The decision was so widely anticipated largely due to a churning of the rumour mill following disturbingly hawkish comments from the ECB’s chief economist, Peter Praet. The bank’s chief eyes and ears suggested the ECB’s feverish debt accumulation, that was initiated to insulate the Eurozone economy during and after the European Sovereign Debt crisis, is now redundant and ought to be pulled back indefinitely.


Given that net asset purchases still run wild at an accumulation rate of 30bn Euros worth of corporate and sovereign debt each month, the comments were probably overdue. However, in the context of an assumedly perpetually dovish European Central Bank, the rumour mill did generate a considerable bid and buying episode behind the Euro.

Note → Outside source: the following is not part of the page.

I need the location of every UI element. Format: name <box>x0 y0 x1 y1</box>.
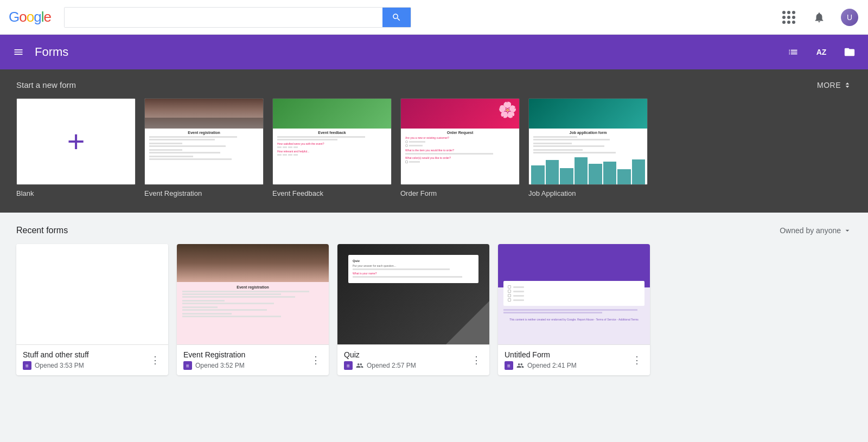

Draghi’s subsequent decision did, as foreboded by the chief economist, discuss both the near turn outlook (pace) for the tapering of quantitative easing and its eventual extermination. However, in true arch-Dove fashion, it was achieved in the slowest, most elongated and laborious way possible by the Euro Area monetary authority.

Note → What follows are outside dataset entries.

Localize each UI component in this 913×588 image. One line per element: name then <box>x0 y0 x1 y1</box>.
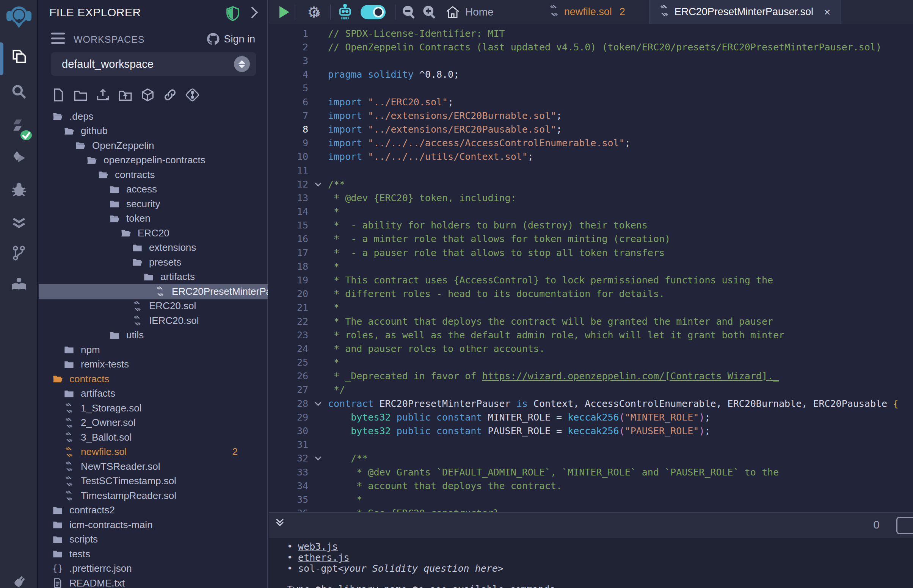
tree-item-readme-txt[interactable]: README.txt <box>39 576 268 588</box>
code-line-2[interactable]: 2// OpenZeppelin Contracts (last updated… <box>269 40 913 54</box>
tree-item-erc20presetminterpauser-[interactable]: ERC20PresetMinterPauser... <box>39 284 268 299</box>
tree-item-tests[interactable]: tests <box>39 547 268 562</box>
collapse-panel-icon[interactable] <box>246 6 258 18</box>
tree-item-contracts[interactable]: contracts <box>39 372 268 386</box>
home-tab[interactable]: Home <box>445 5 494 19</box>
code-line-35[interactable]: 35 * <box>269 493 913 506</box>
code-line-11[interactable]: 11 <box>269 164 913 177</box>
code-line-29[interactable]: 29 bytes32 public constant MINTER_ROLE =… <box>269 410 913 424</box>
code-line-10[interactable]: 10import "../../../utils/Context.sol"; <box>269 150 913 164</box>
code-line-7[interactable]: 7import "../extensions/ERC20Burnable.sol… <box>269 109 913 123</box>
code-line-31[interactable]: 31 <box>269 438 913 452</box>
fold-chevron-icon[interactable] <box>308 402 328 405</box>
terminal-output[interactable]: •web3.js•ethers.js•sol-gpt <your Solidit… <box>287 541 894 588</box>
tree-item-remix-tests[interactable]: remix-tests <box>39 357 268 372</box>
tree-item-testsctimestamp-sol[interactable]: TestSCTimestamp.sol <box>39 474 268 489</box>
terminal-link[interactable]: ethers.js <box>298 552 349 563</box>
terminal-search-box[interactable] <box>896 517 913 534</box>
code-line-9[interactable]: 9import "../../../access/AccessControlEn… <box>269 136 913 150</box>
tree-item-2-owner-sol[interactable]: 2_Owner.sol <box>39 416 268 430</box>
plugin-manager-icon[interactable] <box>0 570 38 588</box>
tree-item-artifacts[interactable]: artifacts <box>39 270 268 284</box>
tree-item--deps[interactable]: .deps <box>39 109 268 124</box>
code-line-32[interactable]: 32 /** <box>269 452 913 465</box>
code-line-13[interactable]: 13 * @dev {ERC20} token, including: <box>269 191 913 205</box>
tree-item-access[interactable]: access <box>39 182 268 197</box>
code-line-23[interactable]: 23 * roles, as well as the default admin… <box>269 328 913 342</box>
code-line-18[interactable]: 18 * <box>269 260 913 273</box>
learneth-icon[interactable] <box>0 272 38 296</box>
tree-item-contracts[interactable]: contracts <box>39 168 268 182</box>
code-line-25[interactable]: 25 * <box>269 356 913 369</box>
code-line-20[interactable]: 20 * different roles - head to its docum… <box>269 287 913 301</box>
code-line-4[interactable]: 4pragma solidity ^0.8.0; <box>269 68 913 81</box>
remix-logo-icon[interactable] <box>5 3 32 30</box>
code-line-3[interactable]: 3 <box>269 54 913 68</box>
tree-item-presets[interactable]: presets <box>39 255 268 270</box>
tree-item-3-ballot-sol[interactable]: 3_Ballot.sol <box>39 430 268 445</box>
code-line-27[interactable]: 27 */ <box>269 383 913 397</box>
tree-item-utils[interactable]: utils <box>39 328 268 343</box>
deploy-run-icon[interactable] <box>0 146 38 170</box>
tree-item-icm-contracts-main[interactable]: icm-contracts-main <box>39 517 268 532</box>
ai-toggle[interactable] <box>361 5 385 19</box>
tree-item-ierc20-sol[interactable]: IERC20.sol <box>39 313 268 328</box>
tree-item-openzeppelin[interactable]: OpenZeppelin <box>39 138 268 153</box>
code-line-33[interactable]: 33 * @dev Grants `DEFAULT_ADMIN_ROLE`, `… <box>269 465 913 479</box>
code-line-30[interactable]: 30 bytes32 public constant PAUSER_ROLE =… <box>269 424 913 438</box>
tree-item-erc20-sol[interactable]: ERC20.sol <box>39 299 268 314</box>
fold-chevron-icon[interactable] <box>308 457 328 460</box>
link-icon[interactable] <box>163 88 177 102</box>
compile-settings-icon[interactable]: ⚙⚙ <box>303 5 325 20</box>
code-line-16[interactable]: 16 * - a minter role that allows for tok… <box>269 232 913 246</box>
expand-terminal-icon[interactable] <box>277 519 282 525</box>
tree-item-openzeppelin-contracts[interactable]: openzeppelin-contracts <box>39 153 268 168</box>
tree-item-contracts2[interactable]: contracts2 <box>39 503 268 518</box>
terminal-link[interactable]: web3.js <box>298 541 338 552</box>
code-line-6[interactable]: 6import "../ERC20.sol"; <box>269 95 913 109</box>
trust-shield-icon[interactable] <box>226 6 240 21</box>
tree-item-github[interactable]: github <box>39 124 268 139</box>
code-line-22[interactable]: 22 * The account that deploys the contra… <box>269 315 913 328</box>
unit-testing-icon[interactable] <box>0 211 38 235</box>
code-line-14[interactable]: 14 * <box>269 205 913 218</box>
tab-newfile[interactable]: newfile.sol 2 <box>539 0 635 24</box>
code-line-36[interactable]: 36 * See {ERC20-constructor}. <box>269 507 913 512</box>
tree-item-erc20[interactable]: ERC20 <box>39 226 268 241</box>
tree-item-newfile-sol[interactable]: newfile.sol2 <box>39 445 268 460</box>
new-folder-icon[interactable] <box>74 88 87 102</box>
ipfs-cube-icon[interactable] <box>141 88 155 102</box>
tree-item-newtsreader-sol[interactable]: NewTSReader.sol <box>39 459 268 474</box>
code-line-8[interactable]: 8import "../extensions/ERC20Pausable.sol… <box>269 123 913 136</box>
github-signin-button[interactable]: Sign in <box>206 32 255 45</box>
upload-file-icon[interactable] <box>96 88 110 102</box>
workspace-select[interactable]: default_workspace <box>51 52 256 76</box>
code-line-19[interactable]: 19 * This contract uses {AccessControl} … <box>269 273 913 287</box>
code-line-1[interactable]: 1// SPDX-License-Identifier: MIT <box>269 26 913 40</box>
git-clone-icon[interactable] <box>185 88 199 102</box>
close-tab-icon[interactable]: × <box>824 6 831 19</box>
code-line-17[interactable]: 17 * - a pauser role that allows to stop… <box>269 246 913 260</box>
zoom-in-icon[interactable] <box>422 5 437 20</box>
ai-robot-icon[interactable] <box>336 3 354 21</box>
tree-item-npm[interactable]: npm <box>39 342 268 357</box>
search-icon[interactable] <box>0 79 38 104</box>
new-file-icon[interactable] <box>51 88 65 102</box>
code-editor[interactable]: 1// SPDX-License-Identifier: MIT2// Open… <box>269 24 913 512</box>
tree-item-artifacts[interactable]: artifacts <box>39 386 268 401</box>
code-line-24[interactable]: 24 * and pauser roles to other accounts. <box>269 342 913 355</box>
git-icon[interactable] <box>0 241 38 265</box>
code-line-28[interactable]: 28contract ERC20PresetMinterPauser is Co… <box>269 397 913 410</box>
tree-item-timestampreader-sol[interactable]: TimestampReader.sol <box>39 488 268 503</box>
run-script-icon[interactable] <box>279 6 289 18</box>
tree-item-security[interactable]: security <box>39 197 268 212</box>
tree-item-scripts[interactable]: scripts <box>39 532 268 547</box>
code-line-26[interactable]: 26 * _Deprecated in favor of https://wiz… <box>269 369 913 383</box>
solidity-compiler-icon[interactable] <box>0 114 38 138</box>
zoom-out-icon[interactable] <box>401 5 417 20</box>
workspaces-menu-icon[interactable] <box>51 32 65 44</box>
file-explorer-icon[interactable] <box>0 45 38 69</box>
tree-item-token[interactable]: token <box>39 212 268 226</box>
tree-item--prettierrc-json[interactable]: {}.prettierrc.json <box>39 562 268 576</box>
code-line-34[interactable]: 34 * account that deploys the contract. <box>269 479 913 493</box>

Dragging his feet, the bank’s governor announced that net asset purchases would fall to 15 billion euros per month whilst keeping the reinvestment of matured bonds and debt at 100%. Moreover, given that the ECB has deified the concept of sequencing (whereby interest rates cannot move before the QE program is culled), Draghi pushed back expectations for the first-rate hike until nearly the end of 2019. In a ‘deliberately vague’ wording, the ECB’s top dog and 8th most powerful man on the planet (Forbes) put his name behind stagnant interest rates, at least through the Summer of 2019.


The QE program will end up being just shy of a 2.4 trillion Euro experiment to save the Eurozone. And, my gosh, it’s success, despite resting upon dubious academic and industrial grounds, can hardly be knocked! However, the program does, and will continue, to flood the market with excess above-equilibrium demand for European public and corporate debt instruments that would otherwise not exist. As such, it puts immense downward pressure upon debt yields (making the raising of capital for treasuries and corporates considerably cheaper) but also immense downward pressure on the single currency, the Euro.


Draghi’s taper was delivered, but only in the most reluctant and cautious way possible. Given that markets had expected a little more in the face of Praet’s comments and a long consideration of the Eurozone economy, the Euro tumbled by over 1.5% against the Dollar. The Euro therefore continues its fall against its international counterparts, however, as it simultaneously (de facto) becomes cheaper and its underlying assets more competitive, so too does inflationary pressure and the hope of, finally, a hike from the powerful man, who won’t use his powers!